Alguma sugestão para primeiro livro? (vou lê-los em inglês)
Barroca
Comentário por Barroca — 10/05/2011 @ 14:32 |
Acho que você poderia começar por “White Noise”, que considero o livro perfeito de introdução ao universo de Don DeLillo. Ou então “Cosmopolis”. Abração, obrigado pelo comentário.
Comentário por alfredomonte — 10/05/2011 @ 16:42 |
Confio; “White noise” será. 🙂
Obrigado pela dica.
Comentário por Barroca — 10/05/2011 @ 16:54
Queria sanar uma dúvida. Ele ainda teria alguma ligação teórica com o humanismo?
Comentário por Bruno Marcondes — 11/09/2011 @ 19:27 |
Oi, Bruno., na minha opinião, sim, apesar de tudo. Há uma estranha emoção “humanista”, mesmo que com um travo na garganta, que nos domina durante a leitura de DeLillo, e como eu já afirmei, seus personagens, por mais que vivam num mundo fantasmagórico e insubstancial, são marcantes e muito fortes para o leitor. Nenhum anti-humanista criaria personagens assim.
De resto, ele é o maior autor da nossa época.
Abração.
Comentário por alfredomonte — 12/09/2011 @ 17:07 |
Obrigado pela resposta.
Eu pergunto isso porque essa questão do humanismo dá um ar meio rançoso às histórias. É como se houvesse algo no homem que, devido à sociedade estar configurada de alguma forma, estivesse perdido. Uma coisa que dá um ar nostálgico, para dizer a verdade. Ainda que não seja.
E ainda tem essa coisa de dizer ‘o mundo é assim’. Tudo está destruído, e não há mais a possilidade da cultura, redenção, ou seja lá o que for. Fica uma coisa meio limitada e até mesmo preconceituosa.
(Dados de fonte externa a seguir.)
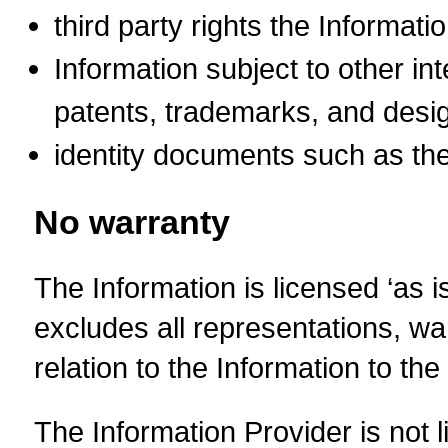
third party rights the Informati
Information subject to other int
patents, trademarks, and desig
identity documents such as the
No warranty
The Information is licensed ‘as i
excludes all representations, warr
relation to the Information to t
The Information Provider is not l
É por isso que eu, quando estudo literatura, ou filosofia também, já que sou aluno, foco mais a questão do conhecimento, ficando com autores mais como Umberto Eco, Borges, Calvino, Nabokov, etc. Eu prefiro uma abordagem mais aberta. O conhecimento é algo bem infinito e, ainda por cima, está em expansão.
Abração.
Comentário por Bruno Marcondes — 13/09/2011 @ 3:05
Bruno, todo grande autor tem um lado digamos “enciclopédico”, em que saberes e conhecimentos de sua época são condensados de uma forma épica ou lírica ou dramática. Um livro como “Submundo” não se limita a constatações desesperançadas, nostálgicas, mas também desvela uma mentalidade cristalizada em valores (ou falta de), em saberes(mesmo que em crise), em uma metafísica, enfim.
É por isso que é um grande romance, não só no sentido da extensão, mas da área de vida que cobre.
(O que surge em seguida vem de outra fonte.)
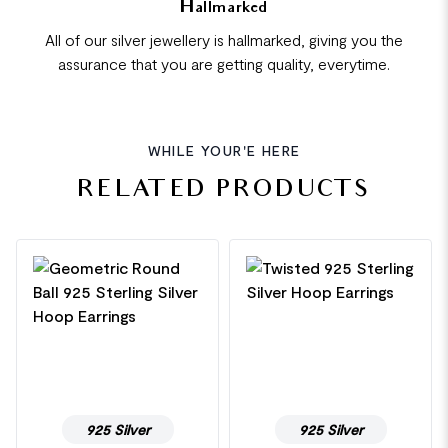
Hallmarked
All of our silver jewellery is hallmarked, giving you the
assurance that you are getting quality, everytime.
WHILE YOUR'E HERE
RELATED PRODUCTS
925 Silver
925 Silver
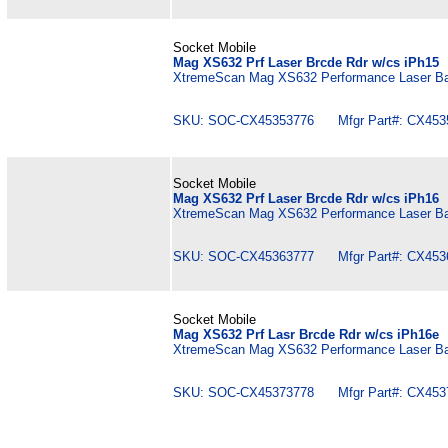
Socket Mobile
Mag XS632 Prf Laser Brcde Rdr w/cs iPh15
XtremeScan Mag XS632 Performance Laser Bar
SKU: SOC-CX45353776 Mfgr Part#: CX453
Socket Mobile
Mag XS632 Prf Laser Brcde Rdr w/cs iPh16
XtremeScan Mag XS632 Performance Laser Bar
SKU: SOC-CX45363777 Mfgr Part#: CX453
Socket Mobile
Mag XS632 Prf Lasr Brcde Rdr w/cs iPh16e
XtremeScan Mag XS632 Performance Laser Bar
SKU: SOC-CX45373778 Mfgr Part#: CX453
Romance: mundo imerso no mundo”, dizia Osman Lins.
Um romance que não revela uma fatia da experiência até então inexplorada não serve para nada, já afirmou Milan Kundera.
E a palavra “conhecimento” é muito, muito ampla.
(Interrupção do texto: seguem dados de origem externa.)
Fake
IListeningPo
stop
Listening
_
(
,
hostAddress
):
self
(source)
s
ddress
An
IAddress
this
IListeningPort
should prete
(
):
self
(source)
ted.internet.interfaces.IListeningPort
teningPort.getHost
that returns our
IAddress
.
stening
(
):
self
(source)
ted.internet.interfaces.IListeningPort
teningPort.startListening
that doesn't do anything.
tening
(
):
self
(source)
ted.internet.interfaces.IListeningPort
Abarca até o que não é conhecimento sistematizado.
Abração.
Comentário por alfredomonte — 13/09/2011 @ 15:39
Adorei ler sobre esse autor.Mas gostei ainda mais de ler isso em sua resposta ao Bruno: É por isso que é um grande romance, não só no sentido da extensão, mas da área de vida que cobre.
Romance: mundo imerso no mundo”, dizia Osman Lins.
Um romance que não revela uma fatia da experiência até então inexplorada não serve para nada, já afirmou Milan Kundera.
E a palavra “conhecimento” é muito, muito ampla.
Abarca até o que não é conhecimento sistematizado.
Vou passar a indicar Don DeLillo, orientada pelo seu Blog. Confesso, nunca o li. Tantos livros maravilhosos ainda por ler.
Obrigada, Alfredo! Vou procurar pelos livros.
Abraços,
Eloisa Helena
Comentário por Helena Martins Rodrigues Helentry — 14/08/2013 @ 23:05 |
Valeu, Helena. Acho que o Kundera disse tudo ali, não? Bjs.